Ivector extractor training options#

Warning

The current implementation of ivectors is a little spotty and there is a planned pass over the speaker diarization on the roadmap for 2.1.

Diagonal UBM training#

For the Kaldi recipe that DUBM training is based on, see sid/train_diag_ubm.sh.

Parameter	Default value	Notes
num_iterations	4	Number of iterations for training UBM
num_gselect	30	Number of Gaussian-selection indices to use while training
subsample	5	Subsample factor for feature frames
num_frames	500000	Number of frames to keep in memory for initialization
num_gaussians	256	Number of gaussians to use for DUBM training
num_iterations_init	20	Number of iteration to use when initializing UBM
initial_gaussian_proportion	0.5	Start with half the target number of Gaussians
min_gaussian_weight	0.0001
remove_low_count_gaussians	True	Flag for removing low count gaussians in the final round of training

Ivector training#

For the Kaldi recipe that ivector training is based on, see sid/train_ivector_extractor.sh.

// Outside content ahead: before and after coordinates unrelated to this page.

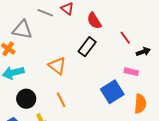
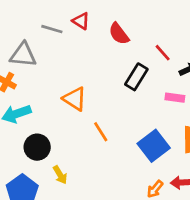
black rectangle: (87, 47) -> (136, 77), moved
blue square: (112, 92) -> (154, 146), moved
orange line: (61, 100) -> (101, 132), moved

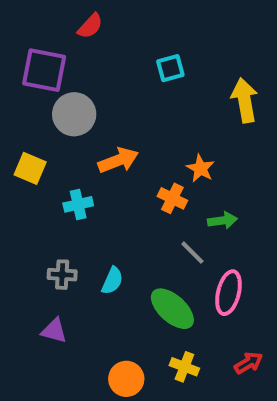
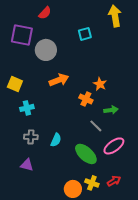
yellow arrow: (245, 100) -> (115, 16), moved
gray circle: (74, 114) -> (46, 50), moved
cyan cross: (78, 204) -> (27, 108), moved
pink ellipse: (228, 293) -> (114, 146), turned 40
red arrow: (249, 363) -> (114, 181), moved
orange circle: (126, 379) -> (73, 189), moved

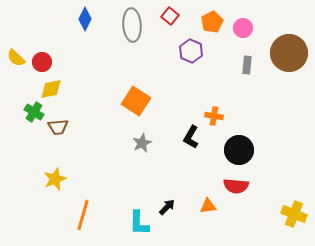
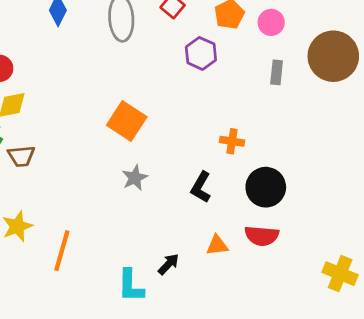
black L-shape: (191, 137) -> (201, 187), moved
orange triangle: (208, 206) -> (217, 245), moved
orange line: (83, 215) -> (62, 251), moved

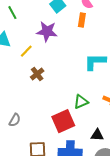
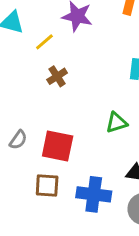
red square: (63, 121) -> (58, 146), moved, turned 30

Parameter	Default value	Notes
ivector_dimension	128	Dimension of extracted ivectors
num_iterations	10	Number of training iterations
num_gselect	20	Gaussian-selection using diagonal model: number of Gaussians to select
posterior_scale	1.0	Scale on posteriors to correct for inter-frame correlation
silence_weight	0.0	Weight of silence in calculating posteriors for ivector extraction
min_post	0.025	Minimum posterior to use (posteriors below this are pruned out)
gaussian_min_count	100
subsample	5	Speeds up training (samples every Xth frame)
max_count	100	The use of this option can make iVectors more consistent for different lengths of utterance, by scaling up the prior term when the data-count exceeds this value. The data-count is after posterior-scaling, so assuming the posterior-scale is 0.1, max_count=100 starts having effect after 1000 frames, or 10 seconds of data.
uses_cmvn	True	Flag for whether to apply CMVN to input features

Default training config file#

The below configuration file shows the equivalent of the current 2.0 training regime, mostly as an example of what configuration options are available and how they progress through the overall training.

features:
  type: "mfcc"
  use_energy: true
  frame_shift: 10

training:
  - dubm:
      num_iterations: 4
      num_gselect: 30
      num_gaussians: 256
      num_iterations_init: 20
  - ivector:
      ivector_dimension: 128
      num_iterations: 10
      gaussian_min_count: 100
      silence_weight: 0.0
      posterior_scale: 0.1
      max_count: 100